Three more F-35 fighter jets landed in southern Israel on Sunday, the army announced, giving Israel at least a dozen of the state-of-the-art stealth aircraft.
The F-35 jets, known in Israel by their Hebrew name, the “Adir,” meaning mighty or great, arrived at the Israeli Air Forces’ Nevatim base, southeast of Beersheba, on Sunday afternoon.
The stealth fighters joined the nine others that make up the IAF’s Golden Eagle Squadron.
“In a short while, the aircraft will begin taking part in the IAF’s operational activity,” the air force said.
Israel began receiving the fifth-generation F-35 stealth fighter from the United States in December 2016. The aircraft were declared operational approximately a year later.
Last month, the head of the air force revealed that Israel had used the fighter jets operationally, which the IDF said made it the first military do so.

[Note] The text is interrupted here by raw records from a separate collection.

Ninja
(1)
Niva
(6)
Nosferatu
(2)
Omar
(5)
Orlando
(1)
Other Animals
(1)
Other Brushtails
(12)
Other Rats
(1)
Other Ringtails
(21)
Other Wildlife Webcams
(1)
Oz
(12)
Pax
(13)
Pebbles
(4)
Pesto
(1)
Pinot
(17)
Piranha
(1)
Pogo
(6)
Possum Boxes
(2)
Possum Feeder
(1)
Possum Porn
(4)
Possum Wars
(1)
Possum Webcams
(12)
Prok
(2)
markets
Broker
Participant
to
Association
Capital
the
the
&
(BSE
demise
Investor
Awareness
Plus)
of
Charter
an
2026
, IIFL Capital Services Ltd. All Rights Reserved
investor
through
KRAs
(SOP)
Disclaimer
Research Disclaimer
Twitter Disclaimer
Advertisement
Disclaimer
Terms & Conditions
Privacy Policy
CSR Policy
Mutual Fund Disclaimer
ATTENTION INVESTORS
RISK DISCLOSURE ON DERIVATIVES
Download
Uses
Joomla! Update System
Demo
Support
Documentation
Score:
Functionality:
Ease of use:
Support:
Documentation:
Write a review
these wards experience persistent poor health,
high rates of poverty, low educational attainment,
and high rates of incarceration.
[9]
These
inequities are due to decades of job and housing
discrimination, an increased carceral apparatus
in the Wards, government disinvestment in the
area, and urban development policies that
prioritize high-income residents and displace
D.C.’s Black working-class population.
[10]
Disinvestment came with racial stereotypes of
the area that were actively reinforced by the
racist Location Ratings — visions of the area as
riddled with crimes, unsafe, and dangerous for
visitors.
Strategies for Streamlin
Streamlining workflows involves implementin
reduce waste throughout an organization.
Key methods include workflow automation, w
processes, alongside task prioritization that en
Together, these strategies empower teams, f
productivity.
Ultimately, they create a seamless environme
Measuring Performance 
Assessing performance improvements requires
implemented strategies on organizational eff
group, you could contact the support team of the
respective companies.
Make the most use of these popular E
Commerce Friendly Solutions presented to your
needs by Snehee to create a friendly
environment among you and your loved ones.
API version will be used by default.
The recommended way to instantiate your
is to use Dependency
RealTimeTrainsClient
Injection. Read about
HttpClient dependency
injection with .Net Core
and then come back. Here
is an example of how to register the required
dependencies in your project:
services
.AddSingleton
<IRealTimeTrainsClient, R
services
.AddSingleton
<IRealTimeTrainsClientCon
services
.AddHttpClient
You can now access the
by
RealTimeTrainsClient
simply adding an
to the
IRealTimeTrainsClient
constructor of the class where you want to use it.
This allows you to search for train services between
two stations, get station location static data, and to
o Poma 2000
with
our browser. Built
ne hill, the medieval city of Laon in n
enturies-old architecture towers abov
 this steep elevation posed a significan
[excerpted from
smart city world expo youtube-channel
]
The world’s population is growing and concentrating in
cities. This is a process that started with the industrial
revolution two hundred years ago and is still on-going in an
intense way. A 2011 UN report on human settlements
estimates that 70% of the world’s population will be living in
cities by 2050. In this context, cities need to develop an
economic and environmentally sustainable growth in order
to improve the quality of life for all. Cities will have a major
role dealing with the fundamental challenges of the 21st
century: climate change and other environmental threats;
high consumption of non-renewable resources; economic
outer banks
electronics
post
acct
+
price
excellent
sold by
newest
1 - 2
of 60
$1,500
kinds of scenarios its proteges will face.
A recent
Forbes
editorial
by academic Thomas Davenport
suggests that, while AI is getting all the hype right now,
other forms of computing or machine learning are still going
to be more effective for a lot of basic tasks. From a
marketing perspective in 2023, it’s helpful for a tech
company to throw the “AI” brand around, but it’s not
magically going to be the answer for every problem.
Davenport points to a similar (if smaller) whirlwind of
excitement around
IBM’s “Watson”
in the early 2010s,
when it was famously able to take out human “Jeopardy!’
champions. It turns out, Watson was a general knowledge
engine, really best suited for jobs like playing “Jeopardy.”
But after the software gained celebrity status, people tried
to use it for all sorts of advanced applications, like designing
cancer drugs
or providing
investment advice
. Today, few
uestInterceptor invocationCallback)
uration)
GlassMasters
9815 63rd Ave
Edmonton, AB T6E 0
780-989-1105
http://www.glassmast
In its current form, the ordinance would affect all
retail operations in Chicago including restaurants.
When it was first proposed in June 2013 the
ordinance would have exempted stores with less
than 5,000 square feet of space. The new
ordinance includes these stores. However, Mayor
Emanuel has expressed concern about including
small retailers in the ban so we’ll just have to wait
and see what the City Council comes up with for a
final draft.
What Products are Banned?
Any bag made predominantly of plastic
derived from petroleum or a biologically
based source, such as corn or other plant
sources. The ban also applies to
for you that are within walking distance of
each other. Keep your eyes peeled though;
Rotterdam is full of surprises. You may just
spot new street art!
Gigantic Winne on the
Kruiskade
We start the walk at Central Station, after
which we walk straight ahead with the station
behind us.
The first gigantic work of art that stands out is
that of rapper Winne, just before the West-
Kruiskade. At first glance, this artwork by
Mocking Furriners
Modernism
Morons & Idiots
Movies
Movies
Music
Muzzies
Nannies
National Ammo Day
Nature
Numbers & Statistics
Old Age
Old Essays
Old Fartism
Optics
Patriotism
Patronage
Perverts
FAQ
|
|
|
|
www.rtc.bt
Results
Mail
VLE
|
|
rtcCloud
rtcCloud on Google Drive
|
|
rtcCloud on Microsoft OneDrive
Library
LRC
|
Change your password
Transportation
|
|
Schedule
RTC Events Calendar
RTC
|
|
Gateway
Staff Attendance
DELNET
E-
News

Israel has, for now, agreed to purchase 50 F-35 fighters in total from the United States, which are scheduled to be delivered in installments of twos and threes by 2024.
On May 22, IAF commander Amikam Norkin revealed that the F-35 fighter jet conducted airstrikes on at least two occasions.
“The Israeli Air Force has twice carried out strikes with the F-35, on two different fronts,” Norkin told a conference of air force chiefs visiting Israel from around the world.
“I think that we are the first to attack with an F-35 in the Middle East — I’m not sure about other areas,” he said.
The Israeli military later went further, saying that this was the first operational use of the fighter jet in the world, not only in the Middle East.
The air force chief did not specify when those two attacks took place, but said the F-35 did not carry out strikes during Israel’s massive bombardment of Iranian targets in Syria on May 10.
The fifth-generation F-35 fighter jet has been lauded as a “game-changer” by the Israeli military, not only for its offensive and stealth capabilities, but for its ability to connect its systems with other aircraft and form an information-sharing network.
Detractors, however, balked at the high price tag for the aircraft: approximately $100 million apiece. (The manufacturer, Lockheed Martin, says the cost is expected to go down as more countries purchase the F-35.)